The results underscore accelerating secular demand for nuclear power services and demonstrate Mirion’s ability to translate acquisitions and AI‑driven efficiencies into higher margins and cash generation, positioning the company for robust growth in a capital‑intensive sector.
The nuclear power market is entering a period of accelerated expansion as aging fleets require life‑extension upgrades and new builds, including small modular reactors (SMRs), gain traction. Mirion’s installed‑base model, which now generates roughly 80% of revenue, positions it to capture recurring modernization spend, while the company’s $400 million large‑project pipeline signals a pipeline of multi‑year contracts that can sustain top‑line momentum beyond 2026.
Strategic acquisitions of CertRec and Paragon have deepened Mirion’s footprint in North America, pushing nuclear‑power‑related revenue to about 40% of the company’s total. The integration of these assets is already delivering cost synergies, notably a near‑100‑basis‑point boost to adjusted EBITDA margins through procurement optimization. Parallel AI initiatives—17 internal applications launched in 2025—are enhancing operational efficiency and product innovation, further strengthening margin expansion prospects.

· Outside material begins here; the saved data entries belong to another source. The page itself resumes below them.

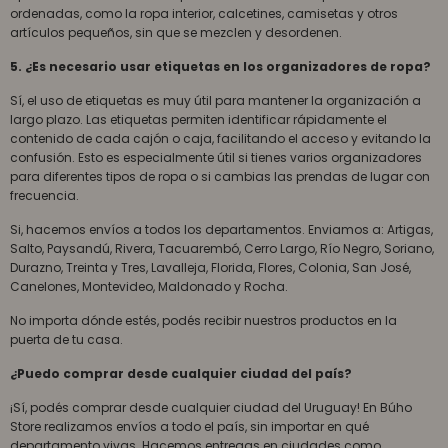
ordenadas, como la ropa interior, calcetines, camisetas y otros
artículos pequeños, sin que se mezclen y desordenen.
5. ¿Es necesario usar etiquetas en los organizadores de ropa?
Sí, el uso de etiquetas es muy útil para mantener la organización a
largo plazo. Las etiquetas permiten identificar rápidamente el
contenido de cada cajón o caja, facilitando el acceso y evitando la
confusión. Esto es especialmente útil si tienes varios organizadores
para diferentes tipos de ropa o si cambias las prendas de lugar con
frecuencia.
Si, hacemos envíos a todos los departamentos. Enviamos a: Artigas,
Salto, Paysandú, Rivera, Tacuarembó, Cerro Largo, Río Negro, Soriano,
Durazno, Treinta y Tres, Lavalleja, Florida, Flores, Colonia, San José,
Canelones, Montevideo, Maldonado y Rocha.
No importa dónde estés, podés recibir nuestros productos en la
puerta de tu casa.
¿Puedo comprar desde cualquier ciudad del país?
¡Sí, podés comprar desde cualquier ciudad del Uruguay! En Búho
Store realizamos envíos a todo el país, sin importar en qué
departamento vivas. Hacemos entregas en ciudades como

Financially, Mirion delivered a 7.5% revenue increase and doubled free‑cash‑flow conversion to 57% in 2025, underscoring disciplined capital management. The 2026 outlook projects 22‑24% revenue growth, driven by both organic demand and acquisition tailwinds, with adjusted EBITDA expected to reach $285‑$300 million and margins expanding to 25‑26%. Investors should note the reduced cost of debt, now 2.9%, and the company’s focus on scaling AI‑enabled services, which together provide a compelling growth narrative despite short‑term headwinds in the medical segment.